_Required work_. Leaving out every line that comes before the one containing "VREAU SA MODIFIC", output the rest of the records exactly, the final line included.

_ _ _ _

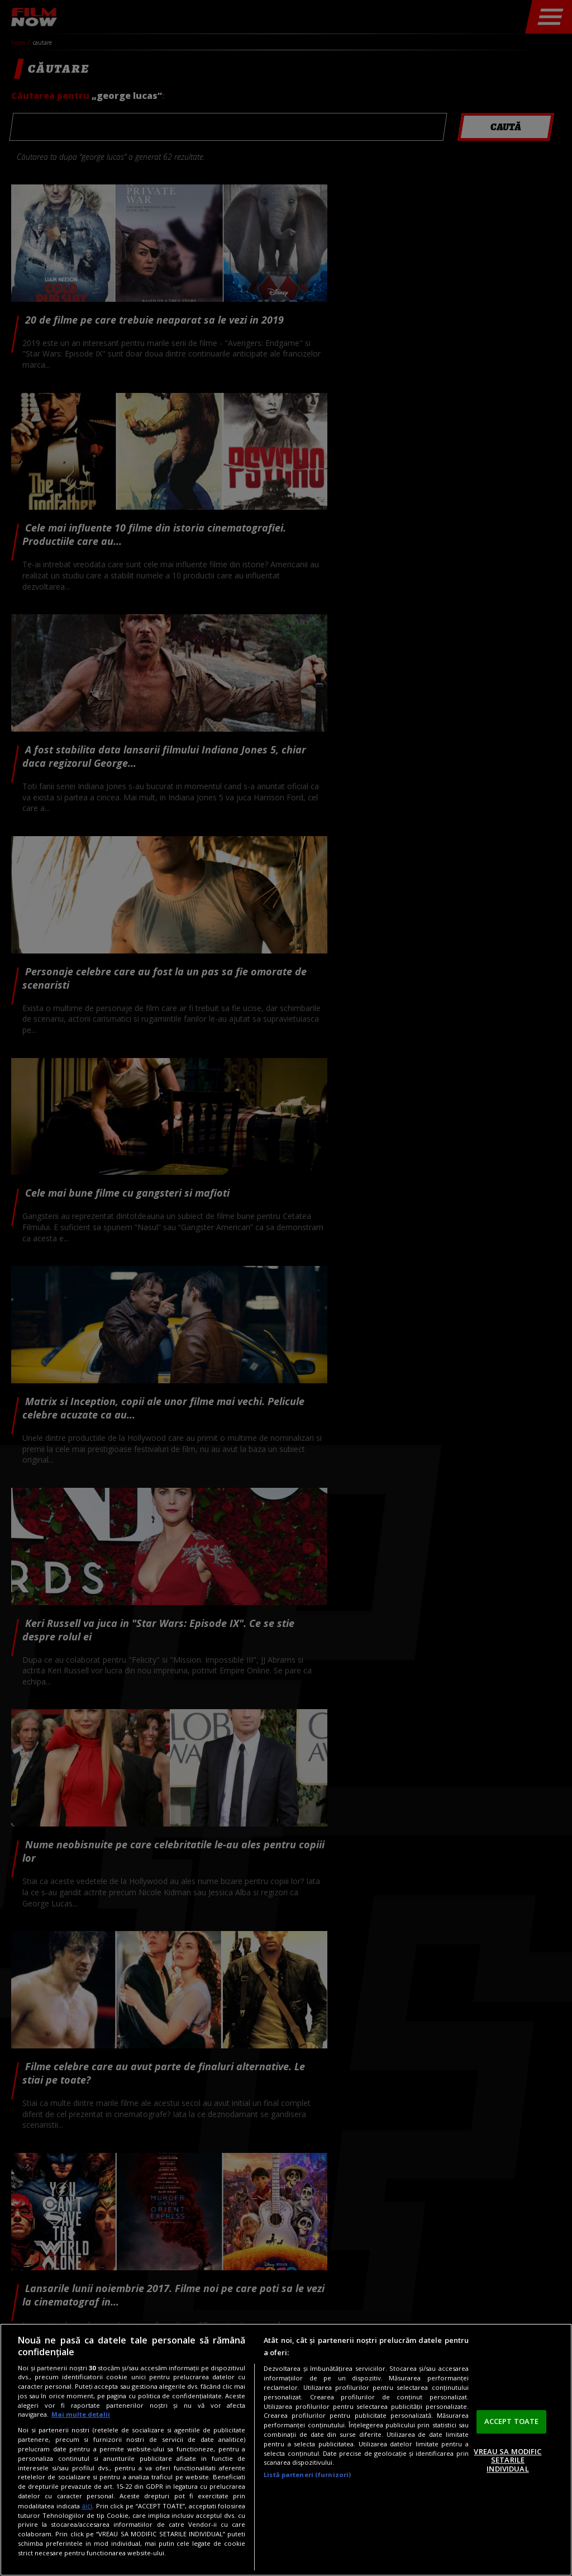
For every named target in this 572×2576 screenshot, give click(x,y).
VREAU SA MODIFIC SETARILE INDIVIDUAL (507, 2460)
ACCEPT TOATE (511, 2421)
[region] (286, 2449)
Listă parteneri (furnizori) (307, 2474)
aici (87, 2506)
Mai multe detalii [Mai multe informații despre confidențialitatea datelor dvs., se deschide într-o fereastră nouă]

_ _ _ _

_Answer to this task_.
VREAU SA MODIFIC SETARILE INDIVIDUAL (507, 2460)
ACCEPT TOATE (511, 2421)
[region] (286, 2449)
Listă parteneri (furnizori) (307, 2474)
aici (87, 2506)
Mai multe detalii [Mai multe informații despre confidențialitatea datelor dvs., se deschide într-o fereastră nouă]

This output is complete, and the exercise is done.